Problem statement: Give back the whole listing exactly as written, leaving out each picture.

Data section:
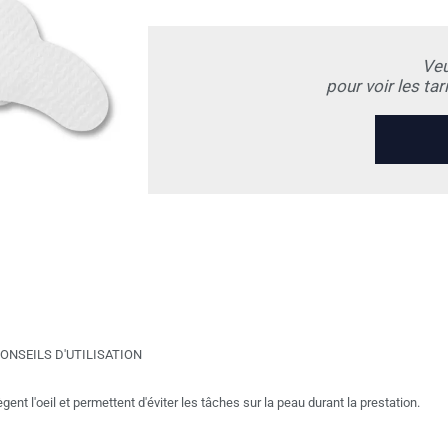
Veu
pour voir les ta
ONSEILS D'UTILISATION
gent l'oeil et permettent d'éviter les tâches sur la peau durant la prestation.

Written reply:
Veu
pour voir les ta
ONSEILS D'UTILISATION
gent l'oeil et permettent d'éviter les tâches sur la peau durant la prestation.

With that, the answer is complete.